C57BL/6J mice were maintained in the University of Illinois’s Institute for Genomic Biology animal facility. Procedures and animal care were in accordance with the Guide for the Care and Use of Laboratory Animals (National Research Council) and approved by the Institutional Animal Care and Use Committee. Young adult mice, used for neuroinflammation (intraperitoneal, i.p. LPS or pI:C) experiments, were 12-week-old males at time of treatment. Saline (control), LPS, or pI:C treatments were administered prior to the start of the dark cycle. LPS (serotype 0127:B8, Sigma, St. Louis, MO, USA) was administered at 330 μg/kg body weight; this dose has been shown to elicit neuroinflammation, elevated Ido1, Ido2, and Tdo2 expression and depression-like behaviors (40). pI:C (P0913, Sigma, St. Louis, MO, USA) was administered at 12 mg/kg body weight. Previous work has shown that pI:C also causes cytokine and Ido1 response in the hippocampus and depression-like behaviors (6). Mice were sacrificed 6 h post-treatment.

Heat-inactivated horse serum (SH30074.03), Hank’s balanced salt solution (HBSS, SH30030.03), Eagle’s minimal essential medium (MEM, SH30024.02) were purchased from Hyclone (Logan, UT, USA). d-glucose (15023–021) was purchased from Gibco (Carlsbad, CA, USA). Dex (tested at 1 μM, D4902), pI:C (tested at 10 μg/ml, P0913), and Gey’s balanced salt solution (GBSS, G9779) were from Sigma (St. Louis, MO, USA). Recombinant mouse IFNγ (tested at 10 ng/ml, 315–05) was from Peprotech (Minneapolis, MN, USA). Gal-1 (1245), Gal-3 (1197), and Gal-9 (3535), all tested at 1 μg/ml and TNFα (tested at 10 ng/ml, 410-MT) were purchased from R&D Systems (Minneapolis, MN, USA). IL-1β (tested at 10 ng/ml, IL014) was purchased from Chemicon International (Temecula, CA, USA).

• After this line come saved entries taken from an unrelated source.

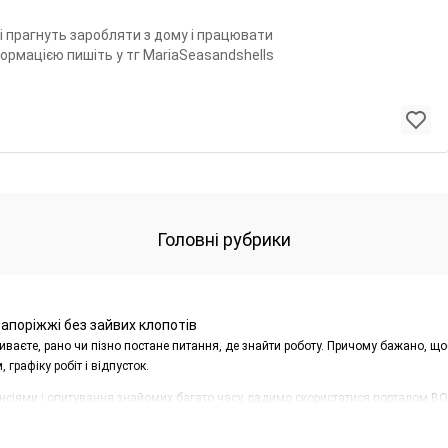
 прагнуть заробляти з дому і працювати
ормацією пишіть у тг MariaSeasandshells
Головні рубрики
апоріжжі без зайвих клопотів
оживаєте, рано чи пізно постане питання, де знайти роботу. Причому бажано,
графіку робіт і відпусток.
нсіями і опитування знайомих багато часу, радимо скористатися порталом BON.u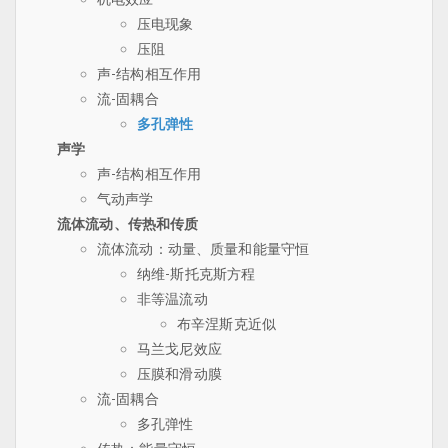
压电现象
压阻
声-结构相互作用
流-固耦合
多孔弹性
声学
声-结构相互作用
气动声学
流体流动、传热和传质
流体流动：动量、质量和能量守恒
纳维-斯托克斯方程
非等温流动
布辛涅斯克近似
马兰戈尼效应
压膜和滑动膜
流-固耦合
多孔弹性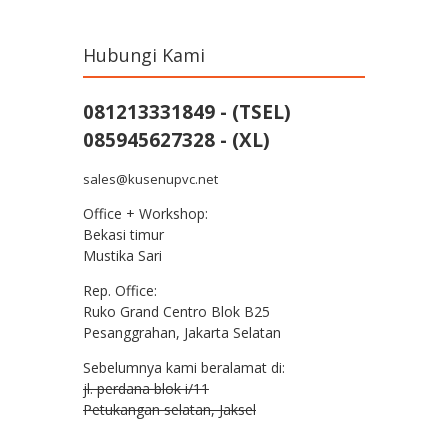
Hubungi Kami
081213331849 - (TSEL)
085945627328 - (XL)
sales@kusenupvc.net
Office + Workshop:
Bekasi timur
Mustika Sari
Rep. Office:
Ruko Grand Centro Blok B25
Pesanggrahan, Jakarta Selatan
Sebelumnya kami beralamat di:
jl. perdana blok i/11
Petukangan selatan, Jaksel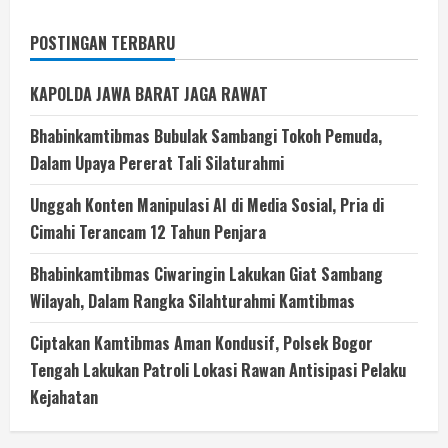
POSTINGAN TERBARU
KAPOLDA JAWA BARAT JAGA RAWAT
Bhabinkamtibmas Bubulak Sambangi Tokoh Pemuda,
Dalam Upaya Pererat Tali Silaturahmi
Unggah Konten Manipulasi AI di Media Sosial, Pria di
Cimahi Terancam 12 Tahun Penjara
Bhabinkamtibmas Ciwaringin Lakukan Giat Sambang
Wilayah, Dalam Rangka Silahturahmi Kamtibmas
Ciptakan Kamtibmas Aman Kondusif, Polsek Bogor
Tengah Lakukan Patroli Lokasi Rawan Antisipasi Pelaku
Kejahatan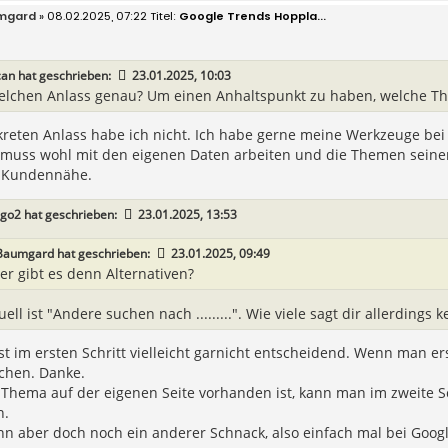
mgard
» 08.02.2025, 07:22
Google Trends Hoppla...
can
hat geschrieben:
23.01.2025, 10:03
elchen Anlass genau? Um einen Anhaltspunkt zu haben, welche The
reten Anlass habe ich nicht. Ich habe gerne meine Werkzeuge bei
muss wohl mit den eigenen Daten arbeiten und die Themen seine
: Kundennähe.
ego2
hat geschrieben:
23.01.2025, 13:53
Baumgard
hat geschrieben:
23.01.2025, 09:49
er gibt es denn Alternativen?
ell ist "Andere suchen nach .........". Wie viele sagt dir allerdings k
ist im ersten Schritt vielleicht garnicht entscheidend. Wenn man e
schen. Danke.
hema auf der eigenen Seite vorhanden ist, kann man im zweite Sc
.
nn aber doch noch ein anderer Schnack, also einfach mal bei Goo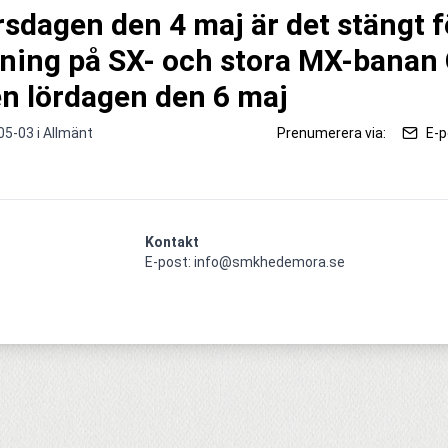
rsdagen den 4 maj är det stängt f
äning på SX- och stora MX-banan
en lördagen den 6 maj
05-03 i
Allmänt
Prenumerera via:
E-p
Kontakt
E-post: info@smkhedemora.se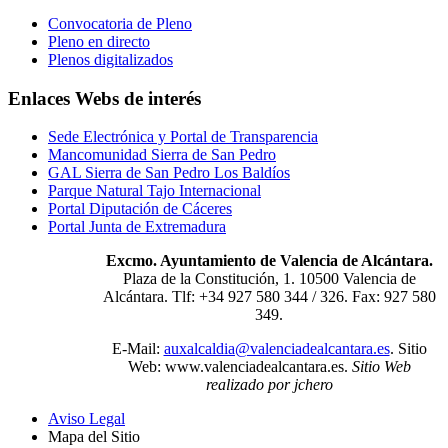
Convocatoria de Pleno
Pleno en directo
Plenos digitalizados
Enlaces Webs de interés
Sede Electrónica y Portal de Transparencia
Mancomunidad Sierra de San Pedro
GAL Sierra de San Pedro Los Baldíos
Parque Natural Tajo Internacional
Portal Diputación de Cáceres
Portal Junta de Extremadura
Excmo. Ayuntamiento de Valencia de Alcántara.
Plaza de la Constitución, 1. 10500 Valencia de
Alcántara. Tlf: +34 927 580 344 / 326. Fax: 927 580
349.
E-Mail:
auxalcaldia@valenciadealcantara.es
. Sitio
Web:
www.valenciadealcantara.es.
Sitio Web
realizado por jchero
Aviso Legal
Mapa del Sitio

Organotypic hippocampal slice cultures were prepared from hippocampi of C57BL/6J pups, 7–10 days old, as previously described (39). Briefly, hippocampi were cut into 350 μm transverse slices with a McIlwain tissue chopper (Campden Instruments Ltd., UK) and positioned onto membrane inserts (PICM03050, EMD Millipore) with six slices per insert, each slice from a different animal. Inserts were placed into 6-well culture plates with 1.25 ml of medium [50% MEM, 25% horse serum, 1 × penicillin/streptomycin (Pen/Strep), 15 mM 4-(2-hydroxyethyl)-1-piperazineethanesulfonic acid (HEPES buffer, pH 7.4), 25% HBSS, and 0.5% d-glucose]. Every 2–3 days, medium was changed. On the seventh day, OHSCs were rinsed three times with serum-free medium (Dulbecco’s MEM, Pen/Strep, HEPES and 150 μg/ml bovine serum albumin) and incubated for 2 h. Slices were rinsed again with serum-free medium and treatments added to fresh serum-free medium. OHSCs were treated with IFNγ, TNFα, IL-1β, pI:C, or Dex, with or without Gal-9. To determine if effects were specific to Gal-9, independent OHSC preparations were treated with IFNγ and pI:C with or without Gal-1 and Gal-3. Six hours later, tissues and supernatants were collected and kept at −80°C for subsequent analysis.

RNA was extracted using the EZNA. Total RNA Kit II (Omega Bio-Tek, Norcross, GA, USA) and cDNA was prepared with the High Capacity cDNA Reverse Transcription Kit (Applied Biosystems, Grand Island, NY, USA). The cDNA was amplified to quantify steady-state gene expression by qPCR using TaqMan Universal PCR Master Mix and Prism 7900 thermocycler (Applied Biosystems, Foster City, CA, USA). Using the comparative threshold cycle method (GAPDH used to normalize target gene expression), differences in cDNA levels were determined by comparing 2^−ΔΔCts, C_t = cycle threshold (39).

Our previous publication describes validated qPCR assays to quantify the expression of distinct DO transcripts in mouse tissues and OHSCs. Assays for Ido1 (Ido1-FL, Ido1-v1), Ido2 (Ido2-FL, Ido2-v1, Ido2-v6, and Ido2-v3), and Tdo2 (Tdo2-FL, Tdo2-v1, and Tdo2-v2) were described (39). Gene structure for Ido1, Ido2, and Tdo2 is shown in Figure 1. Structures for the previously described transcripts are shown as well as the exon-structure of additional Ido1 (Ido1-v2) and Ido2 variants (Ido2-v2, Ido2-v4, and Ido2-v5) that were quantified for the first time for this manuscript. Assay specifics for DO transcript analyses are shown in Table 1. Probe-based assays were purchased from IDT with custom assays fashioned using the IDT PrimerQuest^® Design Tool. Correct amplicon size was confirmed by gel electrophoresis. Several transcripts (notably Ido1-FL) are not detectable in all naive mouse brain or control OHSC samples (C_t values “undetermined”), thus negating the ability to properly calculate relative gene expression: for mathematical analysis, a C_t value of 40.0 was assigned when this occurred.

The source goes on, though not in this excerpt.